Was vermutlich zahlreiche Handwerksbetriebe nicht wissen:

Handwerkerleistungen, die nach deutschem Recht Werkvertragsleistungen sind, fallen europarechtlich unter den Begriff der „Dienstleistung“. Und werden Verträge zwischen dem Handwerksbetrieb und dem Verbraucher im Wege des Fernabsatzes – also z.B. über Telefon oder E-Mail – abgeschlossen, so gelten für solche Verträge die Regelungen über Fernabsatzverträge betreffend Dienstleistungen. Dies hat zur Folge, dass der Verbraucher über das ihm dann zustehende Widerrufsrecht ordnungsgemäß belehrt werden muss.

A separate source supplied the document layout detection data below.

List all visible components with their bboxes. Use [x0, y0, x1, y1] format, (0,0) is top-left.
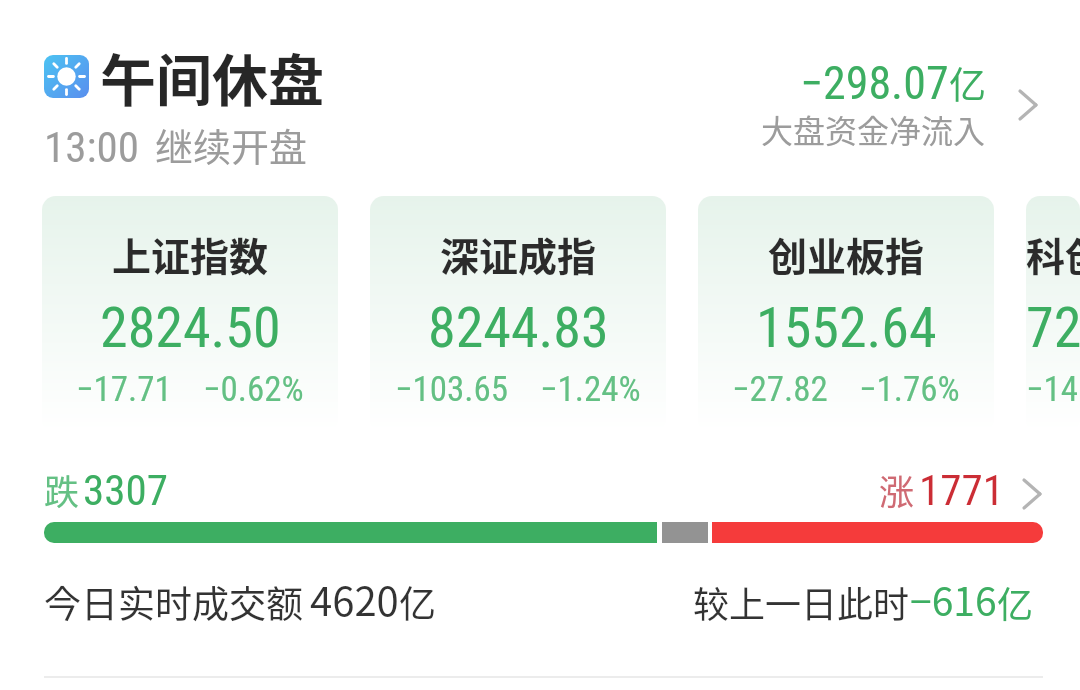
staticText: 3307 [83, 465, 168, 515]
staticText: −0.62% [203, 369, 304, 410]
staticText: 创业板指 [768, 226, 925, 282]
staticText: 继续开盘 [155, 117, 308, 172]
staticText: 8244.83 [428, 295, 609, 361]
staticText: 涨 [879, 464, 915, 515]
staticText: 2824.50 [100, 295, 281, 361]
staticText: 较上一日此时 [693, 576, 910, 628]
button[interactable]: 跌 [44, 464, 168, 515]
staticText: −17.71 [76, 369, 172, 410]
button[interactable]: 创业板指 [698, 196, 994, 432]
staticText: 科创50 [1026, 226, 1080, 282]
staticText: 1552.64 [756, 295, 937, 361]
staticText: 深证成指 [440, 226, 597, 282]
staticText: 亿 [949, 56, 986, 110]
button[interactable]: 上证指数 [42, 196, 338, 432]
staticText: 大盘资金净流入 [761, 106, 986, 152]
other: Market funds detail [1018, 89, 1038, 121]
staticText: 1771 [919, 465, 1004, 515]
staticText: −103.65 [395, 369, 509, 410]
staticText: −616 [910, 571, 997, 627]
staticText: 亿 [399, 575, 436, 629]
staticText: −1.24% [540, 369, 641, 410]
staticText: 亿 [997, 576, 1034, 628]
button[interactable]: 涨 [879, 464, 1004, 515]
staticText: 上证指数 [112, 226, 269, 282]
staticText: 午间休盘 [100, 36, 324, 117]
button[interactable]: −298.07 [761, 56, 1038, 156]
staticText: −27.82 [732, 369, 828, 410]
staticText: 13:00 [44, 122, 139, 172]
staticText: −298.07 [800, 56, 949, 110]
other: Advancers and decliners [1022, 478, 1042, 510]
staticText: 今日实时成交额 [44, 575, 303, 629]
staticText: 4620 [310, 570, 399, 628]
button[interactable]: 科创50 [1026, 196, 1080, 432]
staticText: 726.93 [1026, 295, 1080, 361]
staticText: −1.76% [859, 369, 960, 410]
staticText: −14.22 [1026, 369, 1080, 410]
button[interactable]: 深证成指 [370, 196, 666, 432]
staticText: 跌 [44, 464, 80, 515]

Wird der Verbraucher nicht ordnungsgemäß belehrt, so kann er – zum Teil noch Monate nach Erbringung der Leistung des Handwerksbetriebs – den Vertrag widerrufen.

Diesen Fall konnte der EuGH auch gar nicht anders entscheiden, weil die zugrundeliegende Gesetzeslage – für Handwerksbetriebe leider – eindeutig ist und der europäische Gesetzgeber diese Rechtsfolge bewusst so in die zugrundeliegende Richtlinie aufgenommen hatte.

Um also zu vermeiden, dass ein Handwerksbetrieb auf Kosten und Vergütung sitzenbleibt, weil ein Verbraucher seinen „Widerrufsjoker“ eventuell auch in Kenntnis dieser Rechts- und Gesetzeslage ausübt, sollte jeder Handwerksbetrieb bei Vertragsabschlüssen, z.B. über E-Mail, Telefon oder auch beim Verbraucher zuhause, den Verbraucher ordnungsgemäß über das Widerrufsrecht aufklären, die gesetzlichen Informationspflichten erfüllen und diese Informationspflichten und Belehrungen dem Verbraucher zwingend aushändigen. Letzteres sollte sich der Handwerksbetrieb auch schriftlich bestätigen lassen.

Dieser zusätzliche Verwaltungsaufwand, der sicherlich lästig ist, sollte aber aufgrund dieser aktuellen Entscheidung unbedingt von Handwerksbetrieben in Kauf genommen werden.

Übrigens:

Entsprechendes gilt auch bei Wohnraummietverträgen zwischen einem Unternehmer und einem Verbraucher. So hat z.B. das Landgericht Berlin mit Urteil vom 21.10.2021, Az.: 67 S 140/21, entschieden, dass bei im Wege des Fernabsatzes geschlossenen Wohnraummietverträgen bei unterlassener Widerrufsbelehrung der Vermieter sogar die vom Mieter geleisteten Mietzahlungen einschließlich der erbrachten Nebenkostenvorauszahlung zurückzugewähren hat.